Exercise goal: Skip the pictures and return every entry exactly as written.

Exercise inputs: Begin

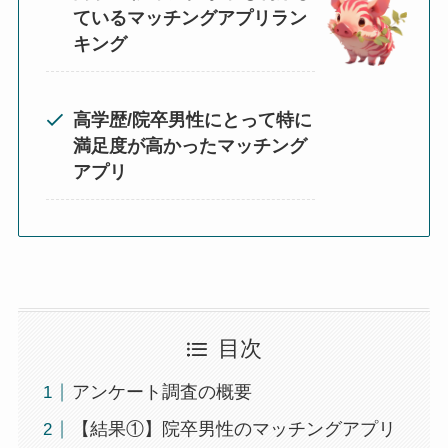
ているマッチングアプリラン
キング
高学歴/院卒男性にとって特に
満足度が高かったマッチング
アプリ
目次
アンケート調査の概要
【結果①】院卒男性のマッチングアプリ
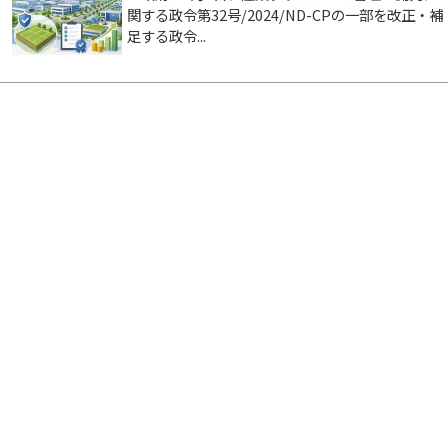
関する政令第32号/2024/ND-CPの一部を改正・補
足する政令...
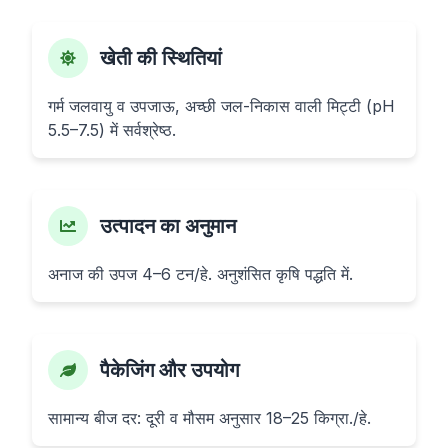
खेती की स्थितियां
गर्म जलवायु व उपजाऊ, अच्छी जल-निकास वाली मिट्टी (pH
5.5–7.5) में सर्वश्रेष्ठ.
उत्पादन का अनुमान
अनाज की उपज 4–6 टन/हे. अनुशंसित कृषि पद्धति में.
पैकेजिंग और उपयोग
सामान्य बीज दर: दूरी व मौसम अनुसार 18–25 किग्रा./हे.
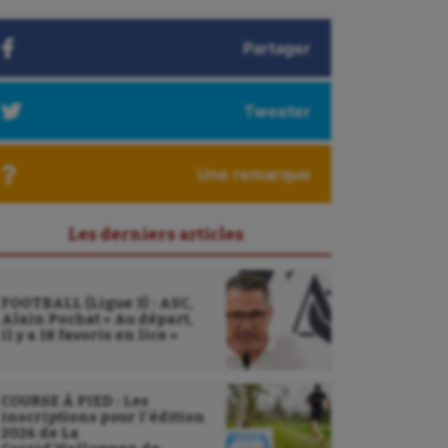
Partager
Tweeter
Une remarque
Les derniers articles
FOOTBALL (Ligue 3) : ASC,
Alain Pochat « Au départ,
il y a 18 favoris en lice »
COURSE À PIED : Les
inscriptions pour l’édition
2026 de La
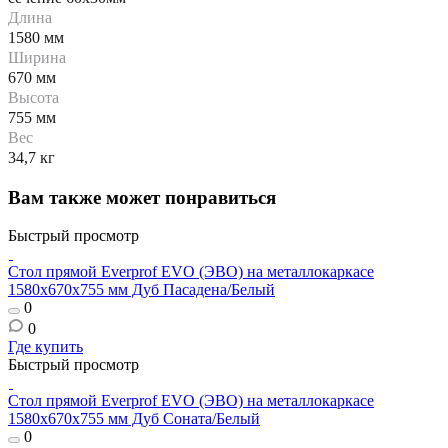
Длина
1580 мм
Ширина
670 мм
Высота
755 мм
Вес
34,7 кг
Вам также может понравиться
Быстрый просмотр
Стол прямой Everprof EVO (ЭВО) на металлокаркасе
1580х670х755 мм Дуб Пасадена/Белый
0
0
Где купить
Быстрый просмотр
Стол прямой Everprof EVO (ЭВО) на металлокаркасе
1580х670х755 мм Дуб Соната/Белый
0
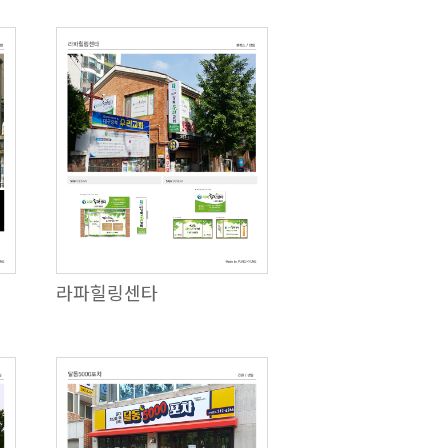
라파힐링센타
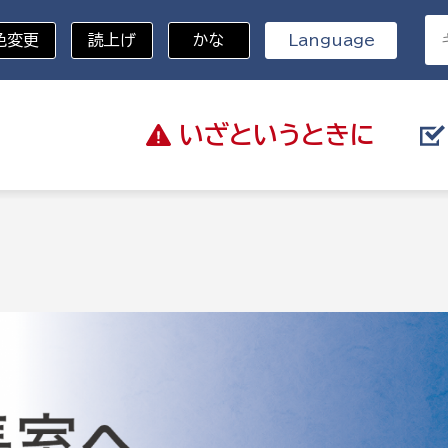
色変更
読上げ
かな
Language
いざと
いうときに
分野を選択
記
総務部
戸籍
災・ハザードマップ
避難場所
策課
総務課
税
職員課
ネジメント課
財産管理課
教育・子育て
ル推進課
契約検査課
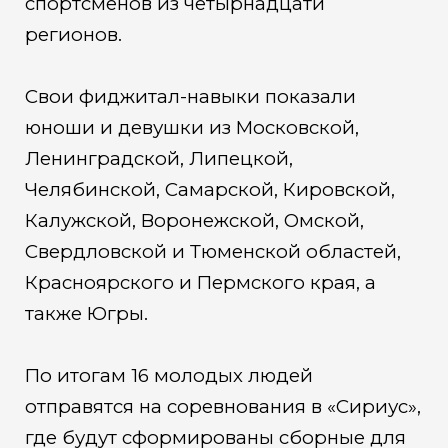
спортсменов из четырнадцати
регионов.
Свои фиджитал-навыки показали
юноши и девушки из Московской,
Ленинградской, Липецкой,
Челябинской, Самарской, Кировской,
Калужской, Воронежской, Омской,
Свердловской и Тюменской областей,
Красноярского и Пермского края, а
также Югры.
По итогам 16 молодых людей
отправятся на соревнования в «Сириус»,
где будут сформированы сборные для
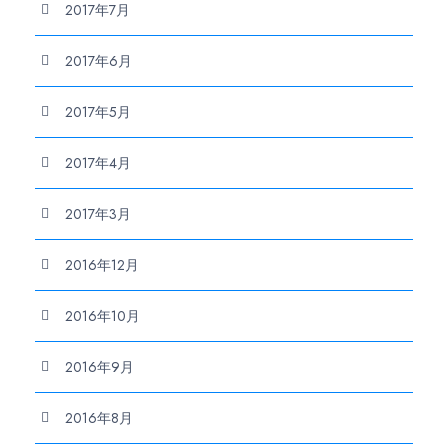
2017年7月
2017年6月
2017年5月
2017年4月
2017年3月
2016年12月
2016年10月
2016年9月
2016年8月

Exercise inputs: End

Response box:
ているマッチングアプリラン
キング
高学歴/院卒男性にとって特に
満足度が高かったマッチング
アプリ
目次
アンケート調査の概要
【結果①】院卒男性のマッチングアプリ
関する政令第32号/2024/ND-CPの一部を改正・補
足する政令...
खेती की स्थितियां
गर्म जलवायु व उपजाऊ, अच्छी जल-निकास वाली मिट्टी (pH
5.5–7.5) में सर्वश्रेष्ठ.
उत्पादन का अनुमान
अनाज की उपज 4–6 टन/हे. अनुशंसित कृषि पद्धति में.
पैकेजिंग और उपयोग
सामान्य बीज दर: दूरी व मौसम अनुसार 18–25 किग्रा./हे.
Partager
Tweeter
Une remarque
Les derniers articles
FOOTBALL (Ligue 3) : ASC,
Alain Pochat « Au départ,
il y a 18 favoris en lice »
COURSE À PIED : Les
inscriptions pour l’édition
2026 de La
Длина
1580 мм
Ширина
670 мм
Высота
755 мм
Вес
34,7 кг
Вам также может понравиться
Быстрый просмотр
Стол прямой Everprof EVO (ЭВО) на металлокаркасе
1580х670х755 мм Дуб Пасадена/Белый
0
0
Где купить
Быстрый просмотр
Стол прямой Everprof EVO (ЭВО) на металлокаркасе
1580х670х755 мм Дуб Соната/Белый
0
라파힐링센타
色変更
読上げ
かな
Language
いざと
いうときに
分野を選択
記
総務部
戸籍
災・ハザードマップ
避難場所
策課
総務課
税
職員課
ネジメント課
財産管理課
教育・子育て
ル推進課
契約検査課
спортсменов из четырнадцати
регионов.
Свои фиджитал-навыки показали
юноши и девушки из Московской,
Ленинградской, Липецкой,
Челябинской, Самарской, Кировской,
Калужской, Воронежской, Омской,
Свердловской и Тюменской областей,
Красноярского и Пермского края, а
также Югры.
По итогам 16 молодых людей
отправятся на соревнования в «Сириус»,
где будут сформированы сборные для
2017年7月
2017年6月
2017年5月
2017年4月
2017年3月
2016年12月
2016年10月
2016年9月
2016年8月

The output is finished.